Full mission coverage is as follows (all times Eastern):
Friday, Sept. 24
1 p.m. – Landsat 9 Science Briefing, with the following participants:
- Jeff Masek, Landsat 9 project scientist at NASA’s Goddard Space Flight Center
- Chris Crawford, Landsat 9 project scientist at USGS
- Inbal Becker-Reshef, director of NASA’s Harvest food security and agriculture program
- Del Jenstrom, Landsat 9 project manager at Goddard
- Brian Sauer, Landsat 9 project manager at USGS
- Sabrina Chapman, manager, system engineering, Northrop Grumman Space Systems
- Sarah Lipscy, OLI-2 senior engineer, Ball Aerospace & Technologies
Saturday, Sept. 25
4 p.m. – Landsat 9 Prelaunch News Conference, with the following participants:
- Thomas Zurbuchen, associate administrator, NASA’s Science Mission Directorate
- Karen St. Germain, director, NASA’s Earth Science Division
- Tanya Trujillo, assistant secretary for water and science, U.S. Department of the Interior
- Michael Egan, Landsat program executive, NASA’s Earth Science Division
- Tim Dunn, launch director, NASA’s Launch Services Program
- Scott Messer, United Launch Alliance Program Manager, NASA Launch Services
- Capt. Addison Nichols, weather officer, Space Launch Delta 30
Monday, Sept. 27
1:30 p.m. – NASA TV live launch coverage begins
Audio only of the news conferences and launch coverage will be carried on the NASA “V” circuits, which may be accessed by dialing 321-867-1220, -1240, -1260 or -7135. On launch day, “mission audio,” the launch conductor’s countdown activities without NASA TV launch commentary, will be carried on 321-867-7135.
Members of the public can register to attend the launch virtually. NASA’s virtual guest program for Landsat 9 includes curated launch resources, a behind-the-scenes look at the mission, and the opportunity for a virtual launch passport stamp following a successful launch. Print, fold, and get ready to fill your virtual guest launch passport.

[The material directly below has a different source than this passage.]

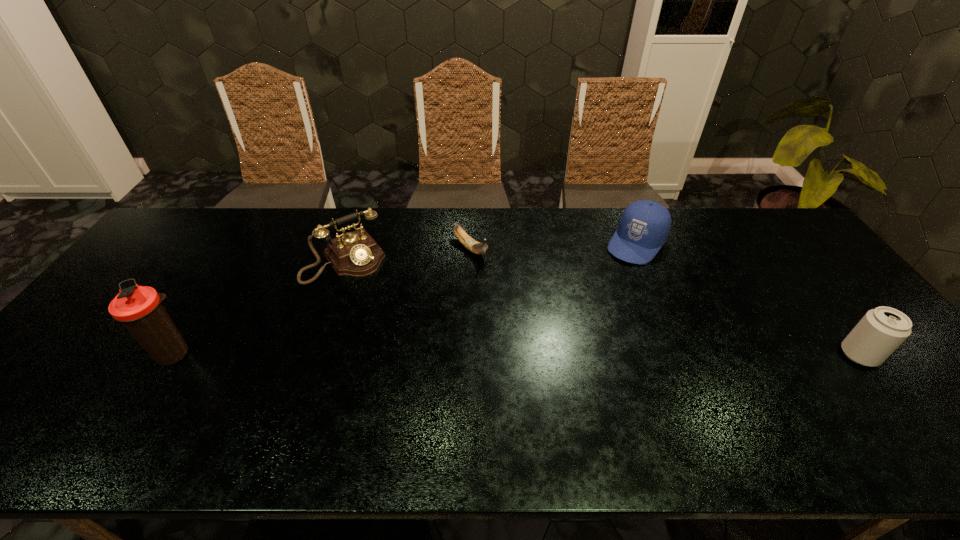 This screenshot has height=540, width=960. I want to click on vacant spot on the desktop that is between the tallest object and the can and is positioned on the dial of the telephone, so click(416, 354).

Image resolution: width=960 pixels, height=540 pixels. Find the location of `free space on the desktop that is between the leftmost object and the can and is positioned at the stem of the shortest object`. free space on the desktop that is between the leftmost object and the can and is positioned at the stem of the shortest object is located at coordinates (592, 355).

Locate an element on the screen. vacant space on the desktop that is between the thermos bottle and the can and is positioned on the front-facing side of the fourth object from left to right is located at coordinates (548, 355).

Engage kids and students in virtual and hands-on activities that are both family-friendly and educational through Camp Landsat.
Virtual NASA Social
As we finalize launch preparations, we are excited to invite the public to join our virtual NASA Social @NASA_Landsat. Stay up to date on the latest mission activities, interact with NASA and USGS team members in real-time, and watch the launch of the ULA Atlas V rocket that will boost Landsat 9 for its journey into orbit #Landsat.

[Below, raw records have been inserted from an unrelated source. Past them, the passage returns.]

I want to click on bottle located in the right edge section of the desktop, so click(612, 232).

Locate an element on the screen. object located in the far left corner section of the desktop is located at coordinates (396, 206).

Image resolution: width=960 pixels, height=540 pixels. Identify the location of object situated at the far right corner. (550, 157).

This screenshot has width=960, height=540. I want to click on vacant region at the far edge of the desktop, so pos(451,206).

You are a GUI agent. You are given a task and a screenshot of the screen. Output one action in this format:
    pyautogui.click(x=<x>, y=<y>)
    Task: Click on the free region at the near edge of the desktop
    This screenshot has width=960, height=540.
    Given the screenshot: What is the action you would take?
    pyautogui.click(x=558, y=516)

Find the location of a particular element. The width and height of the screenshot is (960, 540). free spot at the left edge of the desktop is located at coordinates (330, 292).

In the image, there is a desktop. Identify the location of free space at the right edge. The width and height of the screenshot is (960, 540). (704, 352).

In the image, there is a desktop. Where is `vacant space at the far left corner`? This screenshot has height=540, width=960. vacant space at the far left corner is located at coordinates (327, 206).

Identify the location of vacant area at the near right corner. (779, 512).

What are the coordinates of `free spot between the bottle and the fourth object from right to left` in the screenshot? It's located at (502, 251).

Watch and engage on social media
Stay connected with the mission on social media, and let people know you’re following it on Twitter, Facebook, and Instagram using the hashtag #Landsat and tag these accounts:
NASA Goddard manages the Landsat 9 mission. Goddard teams also built and tested one of the two instruments on Landsat 9, the Thermal Infrared Sensor 2 (TIRS-2) instrument. TIRS-2 will use thermal imaging to make measurements that can be used to estimate soil moisture and detect the health of plants. The launch is managed by NASA’s Launch Services Program, based at the agency’s Kennedy Space Center in Florida.
The USGS Earth Resources Observation and Science Center in Sioux Falls, South Dakota, will operate the mission and manage the ground system, including maintaining the Landsat archive. Ball Aerospace in Boulder, Colorado, built and tested the Operational Land Imager 2 (OLI-2) instrument, another imaging sensor.
United Launch Alliance is the rocket provider for Landsat 9’s launch. Northrop Grumman in Gilbert, Arizona, built the Landsat 9 spacecraft, integrated the instruments, and tested the observatory.